La Santa Sede fa dialogare Kiev e Mosca grazie alla diplomazia umanitaria che si concentra sullo scambio dei prigionieri di guerra e sul rimpatrio dei bambini ucraini.
«Più di 20mila ragazzini sono stati rapiti dalla Russia per essere rieducati e reinsediati. Oltre 14 milioni di persone, per lo più donne, bambini e anziani, sono state costrette a lasciare le loro case e le loro terre. Durante il Concistoro in cui sono stato creato cardinale lo scorso dicembre, ho detto a papa Francesco mentre ero inginocchiato davanti a lui: “Santo Padre, la prego di fare tutto il possibile, utilizzando tutti i mezzi di cui dispone la Santa Sede, per salvare i bambini ucraini rapiti e per farli tornare alle loro famiglie”. Papa Leone sta proseguendo questo impegno».
Il cardinale Mykola Bychok con la bandiera dell'Ucraina, suo Paese d'origine - Catholicukes.au
Il cardinale Mykola Bychok con la bandiera dell'Ucraina, suo Paese d'origine - Catholicukes.au
Lei ha denunciato che il Cremlino si serve della Chiesa ortodossa russa per scopi bellici.
«Esattamente. Il patriarca di Mosca, Kirill, ha benedetto la guerra consacrando un’icona e donandola a un generale dell’esercito russo. Guardando agli eventi attuali, possiamo affermare che prima c’è stata un'occupazione spirituale dell’Ucraina, e ora ce n’è una militare».
Si invoca una pace «giusta e duratura». Come la immagina?
«Una pace giusta non è pace a tutti i costi. Serve la verità: riconoscere chi è la vittima e chi è l’aggressore».

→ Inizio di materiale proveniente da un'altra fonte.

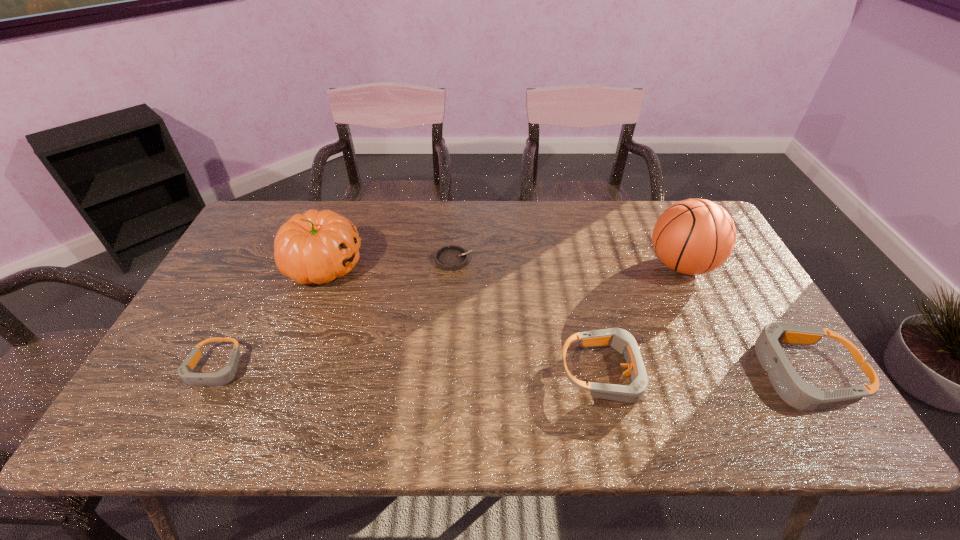 I want to click on free location located on the front and back of the rightmost goggles, so click(591, 374).

At what (x,y) coordinates should I click in order to perform the action: click on free space located 0.150m on the front and back of the rightmost goggles. Please return your answer as a coordinate pair (x, y). This screenshot has height=540, width=960. Looking at the image, I should click on (687, 374).

I want to click on vacant space situated 0.390m on the front and back of the rightmost goggles, so click(x=587, y=374).

At what (x,y) coordinates should I click in order to perform the action: click on free space located 0.270m on the left of the third object from left to right. Please return your answer as a coordinate pair (x, y). Looking at the image, I should click on (347, 260).

You are a GUI agent. You are given a task and a screenshot of the screen. Output one action in this format:
    pyautogui.click(x=<x>, y=<y>)
    Task: Click on the free spot located 0.160m on the carved face of the fifth shortest object
    Image resolution: width=960 pixels, height=540 pixels.
    Given the screenshot: What is the action you would take?
    pyautogui.click(x=418, y=265)

This screenshot has height=540, width=960. What are the coordinates of `free point located on the front of the basketball` in the screenshot? It's located at (709, 323).

Locate an element on the screen. The width and height of the screenshot is (960, 540). pumpkin situated at the far edge is located at coordinates (316, 247).

Image resolution: width=960 pixels, height=540 pixels. I want to click on basketball located in the far edge section of the desktop, so click(695, 236).

What are the coordinates of `object situated at the left edge` in the screenshot? It's located at (225, 375).

Where is `goggles present at the right edge`? goggles present at the right edge is located at coordinates (795, 391).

Nel suo motto episcopale e nel suo stemma c’è un richiamo alla Vergine. Si sente un vescovo “mariano”?
«Tutta la mia vita spirituale è segnata dalla devozione a Maria. Già la mia infanzia è stata marcata dalle apparizioni di Lourdes. Poi ci sono quelle di Fatima in cui la Vergine ha invitato a pregare per la conversione della Russia. Il suo richiamo alla preghiera del Rosario rimane attuale anche oggi. E il Rosario continua a essere un riferimento nella mia preghiera quotidiana».
Come racconterebbe la Chiesa in Australia?

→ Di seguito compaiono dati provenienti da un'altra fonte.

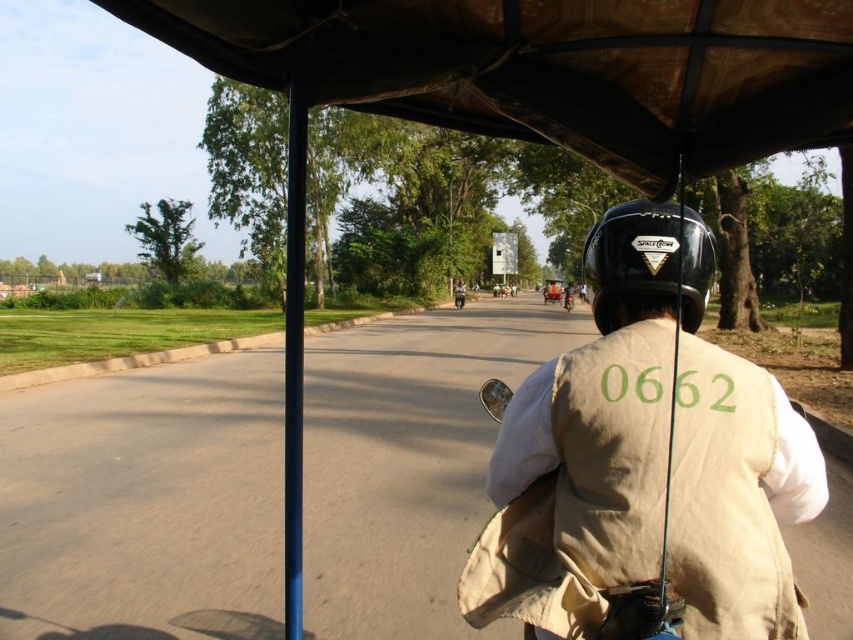 Is point (753, 586) behind point (630, 252)?

No.

Who is shorter, beige fabric vest at center or black matte helmet at center?

black matte helmet at center is shorter.

Locate an element on the screen. beige fabric vest at center is located at coordinates (666, 438).

At what (x,y) coordinates should I click in order to perform the action: click on beige fabric vest at center. Please return your answer as a coordinate pair (x, y). The height and width of the screenshot is (640, 853). Looking at the image, I should click on (666, 438). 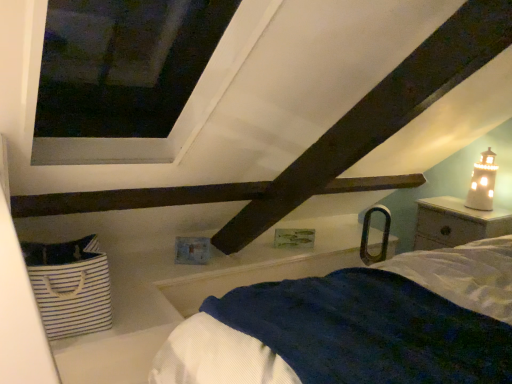 This screenshot has width=512, height=384. What are the coordinates of `vacant region in front of white ceramic lighthouse at upper right` in the screenshot? It's located at (488, 217).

«Gli immigrati costituiscono la spina dorsale della Chiesa cattolica in Australia che rappresenta un quinto della popolazione, con 5 milioni di fedeli su 25 milioni. Ci sono cinque Chiese di rito orientale: ucraina, siro-malabarese, melchita, maronita e caldea. E sono portatrici di una profonda cultura e spiritualità».

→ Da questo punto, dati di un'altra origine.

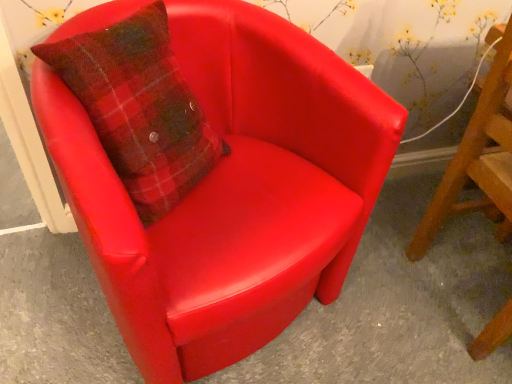 This screenshot has height=384, width=512. Describe the element at coordinates (232, 191) in the screenshot. I see `matte red armchair at center, which is the 1th chair in left-to-right order` at that location.

Identify the location of matte red chair at center, acting as the second chair starting from the left. The height and width of the screenshot is (384, 512). (479, 157).

In terms of size, does matte red chair at center, arranged as the 1th chair when viewed from the right, appear bigger or smaller than glossy leather chair at center?

In the image, matte red chair at center, arranged as the 1th chair when viewed from the right, appears to be larger than glossy leather chair at center.

Is matte red chair at center, arranged as the 1th chair when viewed from the right, positioned with its back to glossy leather chair at center?

Yes, matte red chair at center, arranged as the 1th chair when viewed from the right, is facing away from glossy leather chair at center.

At what (x,y) coordinates should I click in order to perform the action: click on concrete below the matte red chair at center, acting as the second chair starting from the left (from the image's perspective). Please return your answer as a coordinate pair (x, y). Looking at the image, I should click on (399, 305).

From a real-world perspective, is matte red chair at center, acting as the second chair starting from the left, above or below glossy leather chair at center?

Clearly, from a real-world perspective, matte red chair at center, acting as the second chair starting from the left, is above glossy leather chair at center.

Which of these two, matte red chair at center, acting as the second chair starting from the left, or matte red armchair at center, which is the 1th chair in left-to-right order, is bigger?

matte red armchair at center, which is the 1th chair in left-to-right order, is bigger.

Between matte red chair at center, acting as the second chair starting from the left, and matte red armchair at center, which is the 1th chair in left-to-right order, which one has more height?

Standing taller between the two is matte red chair at center, acting as the second chair starting from the left.

Which is more to the right, matte red chair at center, acting as the second chair starting from the left, or matte red armchair at center, which is the 1th chair in left-to-right order?

From the viewer's perspective, matte red chair at center, acting as the second chair starting from the left, appears more on the right side.

Is matte red armchair at center, which is the 1th chair in left-to-right order, with glossy leather chair at center?

No, matte red armchair at center, which is the 1th chair in left-to-right order, is not in contact with glossy leather chair at center.

Is matte red armchair at center, which is the 1th chair in left-to-right order, to the left or to the right of glossy leather chair at center in the image?

matte red armchair at center, which is the 1th chair in left-to-right order, is positioned on glossy leather chair at center's left side.

This screenshot has width=512, height=384. Identify the location of concrete located behind the matte red armchair at center, which is the 1th chair in left-to-right order. (399, 305).

From a real-world perspective, is glossy leather chair at center physically below matte red chair at center, acting as the second chair starting from the left?

Indeed, from a real-world perspective, glossy leather chair at center is positioned beneath matte red chair at center, acting as the second chair starting from the left.

Can you confirm if glossy leather chair at center is positioned to the right of matte red chair at center, arranged as the 1th chair when viewed from the right?

In fact, glossy leather chair at center is to the left of matte red chair at center, arranged as the 1th chair when viewed from the right.

Is glossy leather chair at center wider than matte red chair at center, arranged as the 1th chair when viewed from the right?

Indeed, glossy leather chair at center has a greater width compared to matte red chair at center, arranged as the 1th chair when viewed from the right.

Considering the positions of objects glossy leather chair at center and matte red chair at center, acting as the second chair starting from the left, in the image provided, who is behind, glossy leather chair at center or matte red chair at center, acting as the second chair starting from the left,?

glossy leather chair at center.

From a real-world perspective, is glossy leather chair at center positioned above or below matte red armchair at center, which is the 1th chair in left-to-right order?

glossy leather chair at center is situated lower than matte red armchair at center, which is the 1th chair in left-to-right order, in the real world.

In the scene shown: Is glossy leather chair at center positioned far away from matte red armchair at center, which is the 1th chair in left-to-right order?

No, glossy leather chair at center is not far away from matte red armchair at center, which is the 1th chair in left-to-right order.

Is glossy leather chair at center oriented towards matte red armchair at center, which is the 1th chair in left-to-right order?

No.

Can you confirm if matte red armchair at center, which is the second chair in right-to-left order, is taller than matte red chair at center, arranged as the 1th chair when viewed from the right?

No.

Is matte red armchair at center, which is the second chair in right-to-left order, not close to matte red chair at center, acting as the second chair starting from the left?

matte red armchair at center, which is the second chair in right-to-left order, is near matte red chair at center, acting as the second chair starting from the left, not far away.

How many degrees apart are the facing directions of matte red armchair at center, which is the 1th chair in left-to-right order, and matte red chair at center, arranged as the 1th chair when viewed from the right?

67.8 degrees separate the facing orientations of matte red armchair at center, which is the 1th chair in left-to-right order, and matte red chair at center, arranged as the 1th chair when viewed from the right.

Locate an element on the screen. The image size is (512, 384). the 2nd chair above the glossy leather chair at center (from a real-world perspective) is located at coordinates (479, 157).

Where is `chair on the left of matte red chair at center, arranged as the 1th chair when viewed from the right`? chair on the left of matte red chair at center, arranged as the 1th chair when viewed from the right is located at coordinates (232, 191).

When comparing their distances from matte red armchair at center, which is the 1th chair in left-to-right order, does matte red chair at center, acting as the second chair starting from the left, or glossy leather chair at center seem closer?

Based on the image, glossy leather chair at center appears to be nearer to matte red armchair at center, which is the 1th chair in left-to-right order.

Which object lies nearer to the anchor point matte red armchair at center, which is the 1th chair in left-to-right order, glossy leather chair at center or matte red chair at center, acting as the second chair starting from the left?

Based on the image, glossy leather chair at center appears to be nearer to matte red armchair at center, which is the 1th chair in left-to-right order.

Which object lies further to the anchor point glossy leather chair at center, matte red armchair at center, which is the 1th chair in left-to-right order, or matte red chair at center, arranged as the 1th chair when viewed from the right?

Among the two, matte red armchair at center, which is the 1th chair in left-to-right order, is located further to glossy leather chair at center.

Estimate the real-world distances between objects in this image. Which object is further from matte red chair at center, acting as the second chair starting from the left, matte red armchair at center, which is the second chair in right-to-left order, or glossy leather chair at center?

matte red armchair at center, which is the second chair in right-to-left order, is positioned further to the anchor matte red chair at center, acting as the second chair starting from the left.

When comparing their distances from glossy leather chair at center, does matte red chair at center, arranged as the 1th chair when viewed from the right, or matte red armchair at center, which is the second chair in right-to-left order, seem closer?

The object closer to glossy leather chair at center is matte red chair at center, arranged as the 1th chair when viewed from the right.

Estimate the real-world distances between objects in this image. Which object is closer to matte red chair at center, acting as the second chair starting from the left, glossy leather chair at center or matte red armchair at center, which is the 1th chair in left-to-right order?

glossy leather chair at center lies closer to matte red chair at center, acting as the second chair starting from the left, than the other object.

Where is `concrete between matte red armchair at center, which is the second chair in right-to-left order, and matte red chair at center, acting as the second chair starting from the left, from left to right`? Image resolution: width=512 pixels, height=384 pixels. concrete between matte red armchair at center, which is the second chair in right-to-left order, and matte red chair at center, acting as the second chair starting from the left, from left to right is located at coordinates 399,305.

Che cosa significa essere una Chiesa della diaspora?
«In Australia o negli Stati Uniti la maggior parte delle persone viene in chiesa solo la domenica. E quindi il nostro ministero è per lo più missionario. Data la distanza tra le nostre parrocchie, dobbiamo viaggiare molto per incontrare tutti i fedeli. E cerchiamo di dare spazio ai giovani».
Nell’ultimo Sinodo è entrata anche la questione dei preti sposati. Nella Chiesa greco-cattolica ucraina i sacerdoti possono sposarsi. Il suo giudizio?
«Sebbene nella nostra Chiesa i sacerdoti possano avere una moglie, abbiamo anche sacerdoti non sposati. Ad esempio, io ho scelto di essere sacerdote nella congregazione dei redentoristi, quindi non sposato. Per ogni persona la via “buona” è diversa. Ciò che conta è un ministero che abbia al centro l’amore per Dio e per il prossimo».